# Sprint 3: Model-Specific Indexing Optimizations
**Sprint ID**: SDE-SPRINT-3-2025-001
**Epic**: Semantic Data Extraction Quality Overhaul
**Duration**: 2-3 days
**Status**: Planning
**Priority**: Critical (Make-or-Break)
## Executive Summary
Sprint 3 implements model-specific optimizations during the **indexing phase only**. This sprint focuses on ensuring that when we generate embeddings for document chunks, we use each model according to its training methodology for optimal quality.
**Key Focus**: E5 models require "passage:" prefixes when embedding document content and L2 normalization. These optimizations happen during indexing, with the search-side optimizations handled in the next epic.
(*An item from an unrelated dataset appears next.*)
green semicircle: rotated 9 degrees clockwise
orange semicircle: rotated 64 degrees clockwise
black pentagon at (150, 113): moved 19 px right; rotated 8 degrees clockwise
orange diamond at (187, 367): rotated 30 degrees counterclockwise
**Key Innovation**: We maintain `curated-models.json` as the single source of truth by adding a `capabilities` field to each model definition, enabling auto-discovery of optimization opportunities without hardcoded logic.
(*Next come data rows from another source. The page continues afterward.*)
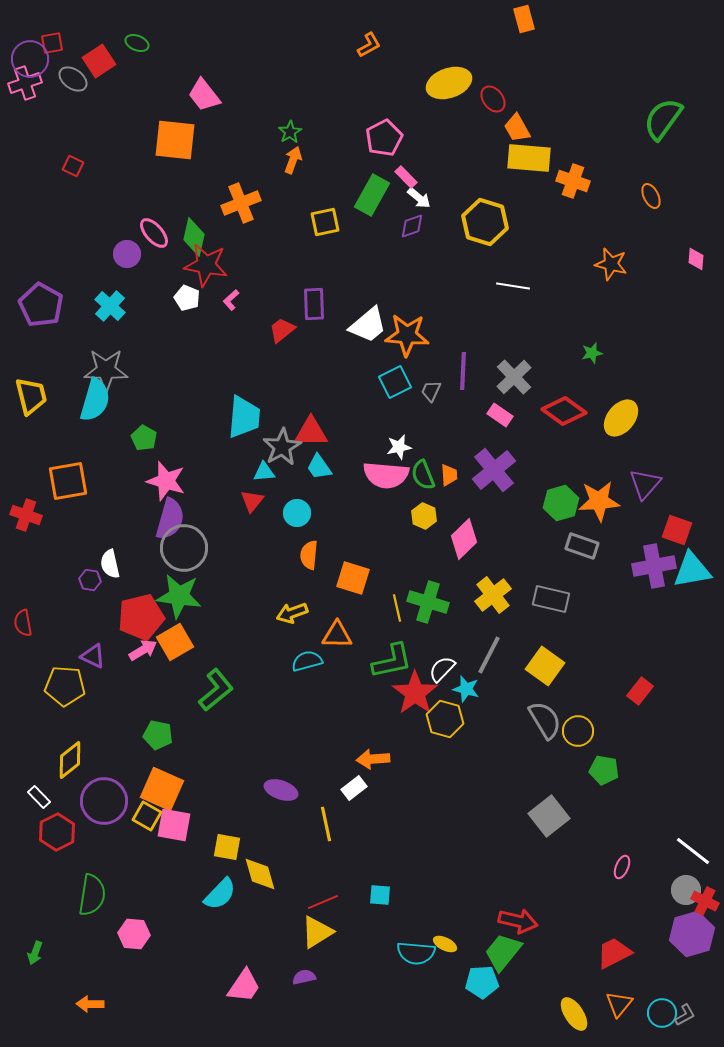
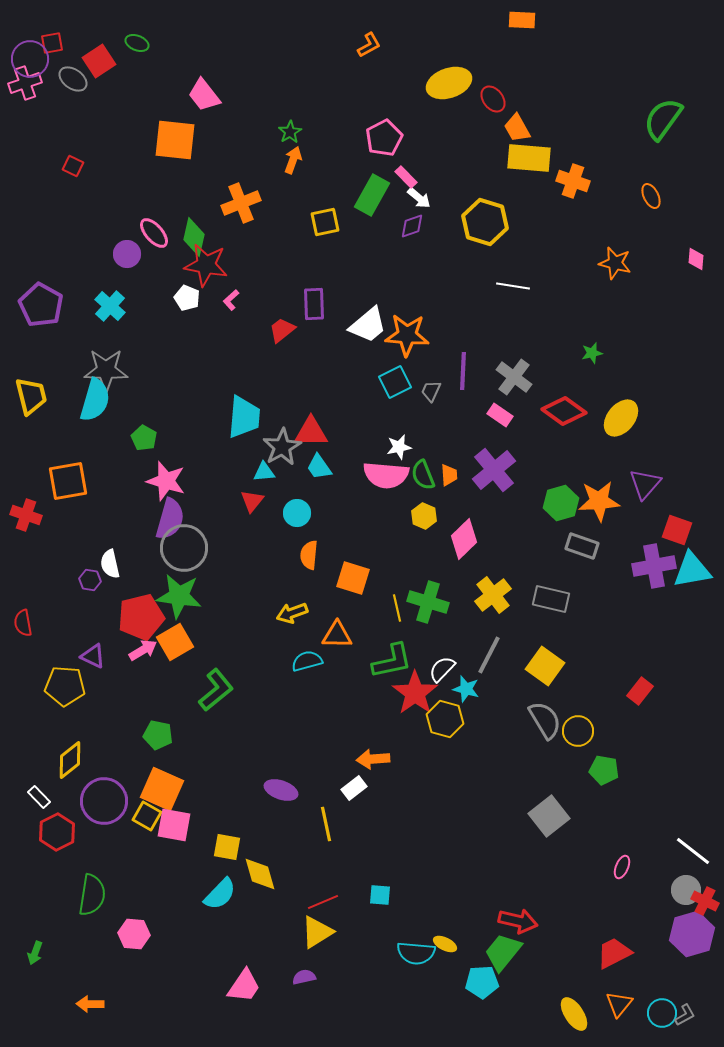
orange rectangle at (524, 19): moved 2 px left, 1 px down; rotated 72 degrees counterclockwise
orange star at (611, 264): moved 4 px right, 1 px up
gray cross at (514, 377): rotated 9 degrees counterclockwise
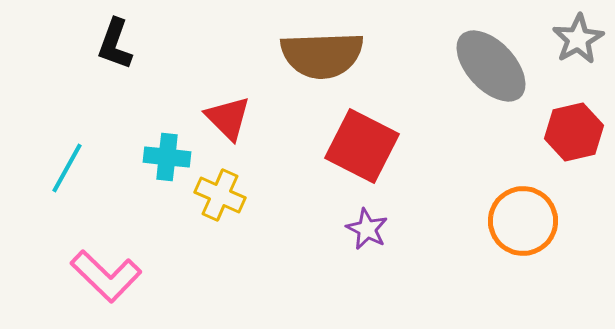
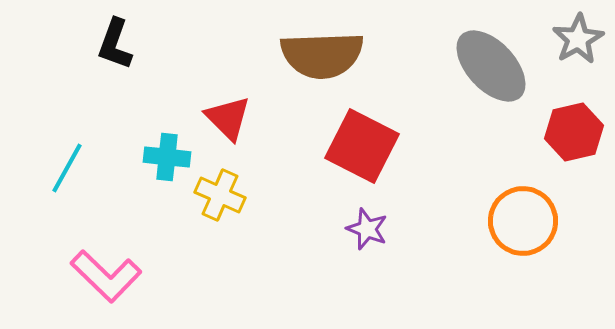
purple star: rotated 6 degrees counterclockwise
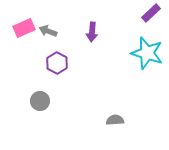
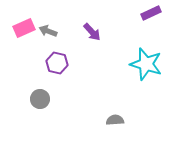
purple rectangle: rotated 18 degrees clockwise
purple arrow: rotated 48 degrees counterclockwise
cyan star: moved 1 px left, 11 px down
purple hexagon: rotated 15 degrees counterclockwise
gray circle: moved 2 px up
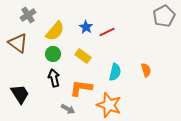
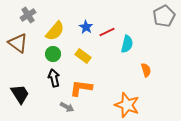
cyan semicircle: moved 12 px right, 28 px up
orange star: moved 18 px right
gray arrow: moved 1 px left, 2 px up
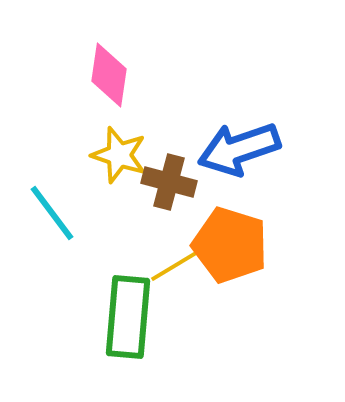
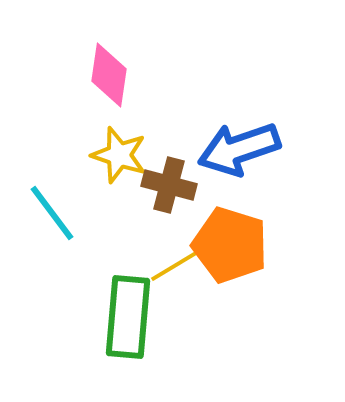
brown cross: moved 3 px down
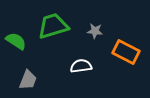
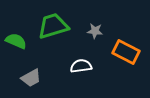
green semicircle: rotated 10 degrees counterclockwise
gray trapezoid: moved 3 px right, 2 px up; rotated 40 degrees clockwise
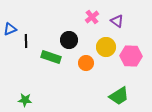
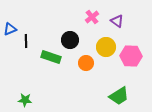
black circle: moved 1 px right
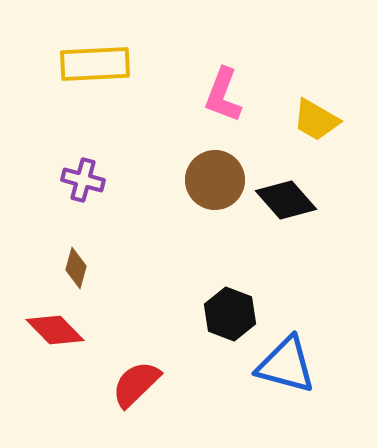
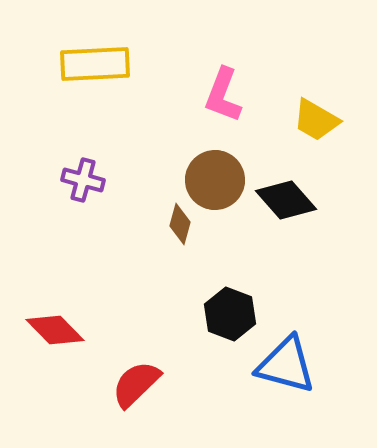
brown diamond: moved 104 px right, 44 px up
## Goals & Success Criteria
### Primary Goals
1. **E5 Passage Prefixes**: Implement "passage:" prefixes for E5 models during document embedding
2. **E5 L2 Normalization**: Apply proper L2 normalization for E5 model embeddings
3. **Configuration-Driven**: All optimizations declared in curated-models.json capabilities
4. **Indexing Focus**: Optimize only the embedding generation phase, not search
### Success Criteria (Measurable)
- **E5 Prefixes**: All E5 model document embeddings use "passage:" prefix format
- **E5 Normalization**: L2 normalization applied to all E5 model embeddings
- **Configuration**: Model capabilities properly loaded from curated-models.json
- **Performance**: Optimization overhead <10% of baseline indexing time
- **Compatibility**: All models continue working in non-optimized mode
## Risk Assessment
### Complexity Level: Low-Medium ⚠️
**Risk Areas:**
1. **E5 Prefix Implementation (MEDIUM RISK 🟡)**
- **Text Preprocessing**: Modifies document text before embedding generation
- **Consistency Critical**: Must match with search-side query prefixes (next epic)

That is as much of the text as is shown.